Christopher Murphy, a political consultant and a county GOP chairman who traveled two hours from Missouri Valley, Iowa, to attend the banquet, said he appreciated Lee’s message.

“What he is saying is that conservatives are what this country needs, but we have to sell it better,” Murphy said. “A lot of times, Republicans think they’re right on the issues and they don’t have to sell the issues.”

That, he said, should not be tough for the tea party to take.

“They want to hear it,” Murphy said. “And they need to hear it.”

Vicki Crawford, a stay-at-home mom from Granger who calls herself a tea party follower and an evangelical Christian, had nothing but praise for Lee’s speech.

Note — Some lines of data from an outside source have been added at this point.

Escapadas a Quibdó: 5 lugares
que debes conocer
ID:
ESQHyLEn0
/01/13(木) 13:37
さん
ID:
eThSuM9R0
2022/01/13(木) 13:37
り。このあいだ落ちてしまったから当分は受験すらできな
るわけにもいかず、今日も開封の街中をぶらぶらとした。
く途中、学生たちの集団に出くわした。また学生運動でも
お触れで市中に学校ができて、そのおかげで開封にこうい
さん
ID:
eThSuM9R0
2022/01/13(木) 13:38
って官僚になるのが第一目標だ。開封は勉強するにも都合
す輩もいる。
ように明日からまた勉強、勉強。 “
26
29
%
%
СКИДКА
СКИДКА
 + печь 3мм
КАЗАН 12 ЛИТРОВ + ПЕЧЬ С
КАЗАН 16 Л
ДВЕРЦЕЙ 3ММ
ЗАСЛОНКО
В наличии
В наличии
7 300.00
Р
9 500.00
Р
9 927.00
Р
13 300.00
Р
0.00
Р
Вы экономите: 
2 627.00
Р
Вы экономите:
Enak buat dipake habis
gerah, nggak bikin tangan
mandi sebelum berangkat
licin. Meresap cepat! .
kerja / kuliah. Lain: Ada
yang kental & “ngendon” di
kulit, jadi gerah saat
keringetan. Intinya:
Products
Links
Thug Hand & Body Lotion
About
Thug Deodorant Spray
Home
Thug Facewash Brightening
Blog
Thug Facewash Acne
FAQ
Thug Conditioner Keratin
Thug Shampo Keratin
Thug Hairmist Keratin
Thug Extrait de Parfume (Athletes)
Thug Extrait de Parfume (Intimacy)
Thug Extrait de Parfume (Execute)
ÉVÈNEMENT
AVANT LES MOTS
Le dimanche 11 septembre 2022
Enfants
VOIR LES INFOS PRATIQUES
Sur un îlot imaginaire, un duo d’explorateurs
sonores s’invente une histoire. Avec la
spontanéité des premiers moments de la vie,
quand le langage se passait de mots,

“I thought it was presidential,” Crawford said. “He had a very positive plan for how to turn things in the right direction. … But he did say we don’t stop fighting.”

University of Iowa political science professor Tim Hagle, an active Republican, said Lee may be attempting to offer himself as a leader who can take the tea party in a new direction.

“He might be saying, ‘Harness that energy, … harness that anger,’” Hagle said. “Put it in a new and productive direction, and be in that fight.”

Whether the tea party is ready to follow Lee remains to be seen, he said.

“A lot of tea party people are tired of what was termed the surrender caucus” in the GOP, Hagle said, and applauded Lee’s willingness to take on the establishment in a fight that led to the federal government shutdown and brought the nation close to default.

“That wasn’t the best thing,” Hagle said. “But it maybe got the base fired up. They key is, now can you redirect that?”

Kirk Jowers, head of the University of Utah’s Hinckley Institute of Politics and a Republican, welcomed Lee's talk of uniting the fractured party.

"If Mike Lee can help the tea partiers understand that winning elections is still important, he will do incredible service to them and to the Republicans," Jowers said.

Lee will also help himself politically, Jowers said.

"I think Sen. Lee realized that the government shutdown did not advance any productive outcomes," he said. "And fairly or not, he received the lion's share of blame for it, both locally and nationally, so it’s the right time for him to pivot and show he is trying to solve problems as well as be ideologically pure."